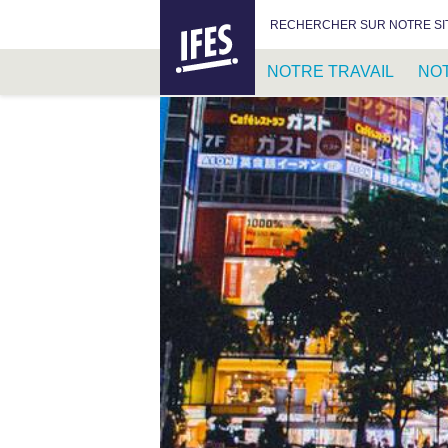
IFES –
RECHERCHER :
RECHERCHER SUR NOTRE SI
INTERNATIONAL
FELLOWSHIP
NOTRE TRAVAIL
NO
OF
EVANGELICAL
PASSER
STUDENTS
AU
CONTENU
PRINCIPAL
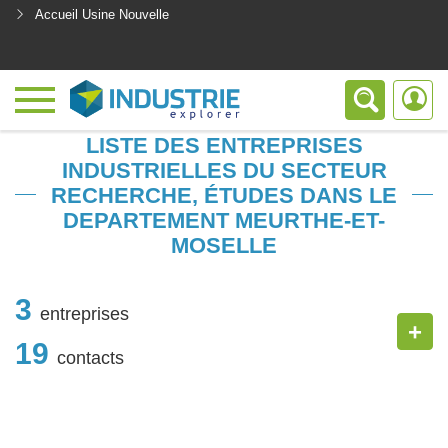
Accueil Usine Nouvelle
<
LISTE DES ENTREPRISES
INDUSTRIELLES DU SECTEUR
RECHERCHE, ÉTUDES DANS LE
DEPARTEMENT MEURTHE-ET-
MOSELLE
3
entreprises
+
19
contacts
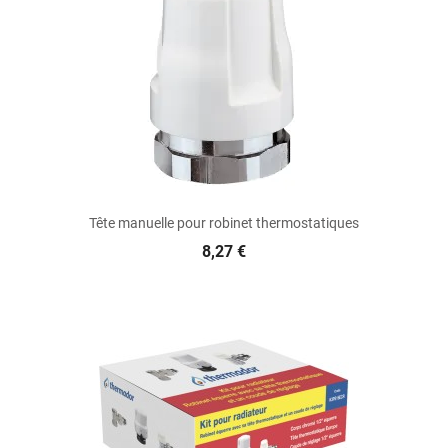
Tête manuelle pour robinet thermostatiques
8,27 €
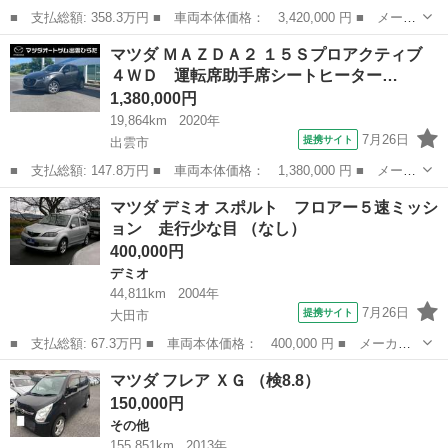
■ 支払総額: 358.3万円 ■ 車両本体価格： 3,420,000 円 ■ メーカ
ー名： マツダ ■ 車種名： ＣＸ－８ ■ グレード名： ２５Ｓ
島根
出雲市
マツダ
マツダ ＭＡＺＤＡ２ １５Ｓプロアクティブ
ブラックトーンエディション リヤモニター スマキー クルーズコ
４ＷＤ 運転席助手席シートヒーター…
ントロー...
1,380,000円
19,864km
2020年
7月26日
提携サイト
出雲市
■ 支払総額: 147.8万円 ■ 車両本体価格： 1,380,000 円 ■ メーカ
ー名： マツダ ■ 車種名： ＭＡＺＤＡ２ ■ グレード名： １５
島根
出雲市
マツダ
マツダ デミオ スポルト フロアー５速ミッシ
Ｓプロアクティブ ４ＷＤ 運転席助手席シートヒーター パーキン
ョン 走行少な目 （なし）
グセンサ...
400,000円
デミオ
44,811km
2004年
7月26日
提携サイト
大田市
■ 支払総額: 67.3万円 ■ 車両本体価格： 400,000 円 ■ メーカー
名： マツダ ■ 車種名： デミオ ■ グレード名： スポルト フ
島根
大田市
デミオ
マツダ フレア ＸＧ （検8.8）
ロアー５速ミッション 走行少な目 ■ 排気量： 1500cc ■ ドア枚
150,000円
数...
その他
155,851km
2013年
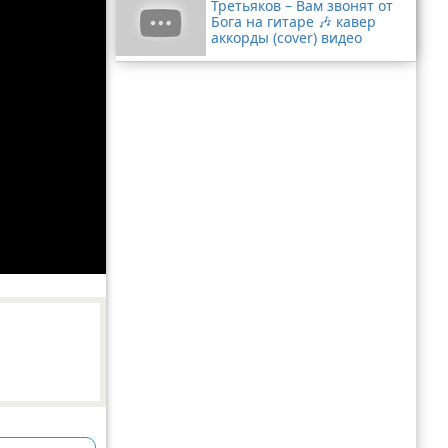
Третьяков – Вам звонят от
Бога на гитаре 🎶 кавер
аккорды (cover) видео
==*==
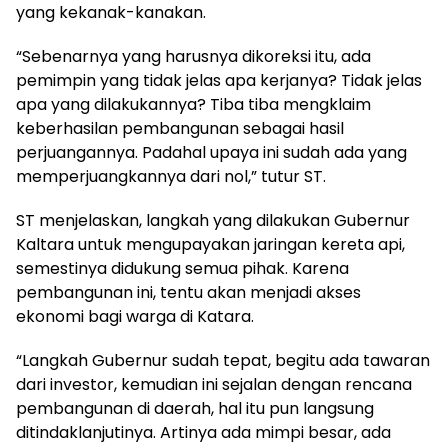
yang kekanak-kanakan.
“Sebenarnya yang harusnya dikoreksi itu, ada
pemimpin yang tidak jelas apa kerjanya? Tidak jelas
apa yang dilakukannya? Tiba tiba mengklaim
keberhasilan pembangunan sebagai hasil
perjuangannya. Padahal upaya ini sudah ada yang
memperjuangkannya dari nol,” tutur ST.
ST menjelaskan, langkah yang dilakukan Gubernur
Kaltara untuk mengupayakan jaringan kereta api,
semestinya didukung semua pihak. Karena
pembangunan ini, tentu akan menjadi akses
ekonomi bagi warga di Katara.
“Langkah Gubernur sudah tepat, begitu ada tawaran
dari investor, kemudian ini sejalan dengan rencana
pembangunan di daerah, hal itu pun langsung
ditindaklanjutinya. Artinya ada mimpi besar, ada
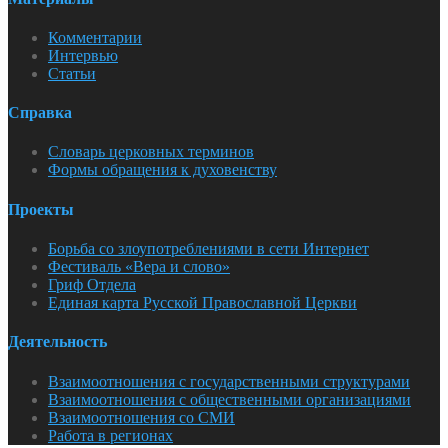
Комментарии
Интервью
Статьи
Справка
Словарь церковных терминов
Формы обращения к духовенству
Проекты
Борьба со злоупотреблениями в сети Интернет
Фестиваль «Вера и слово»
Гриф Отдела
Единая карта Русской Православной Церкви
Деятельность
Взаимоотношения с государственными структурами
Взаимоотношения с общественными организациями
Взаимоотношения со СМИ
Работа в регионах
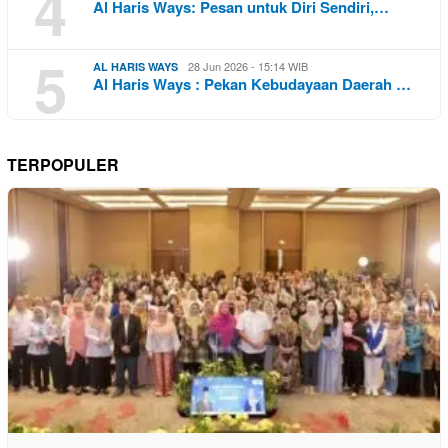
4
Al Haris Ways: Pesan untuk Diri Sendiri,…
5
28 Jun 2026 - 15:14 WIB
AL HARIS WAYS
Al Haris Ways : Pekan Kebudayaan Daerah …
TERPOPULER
==*==
**The problem**
In these entries, please give the number of lines holding the string "走行少な目" and nothing more.

**Solution to this problem**
2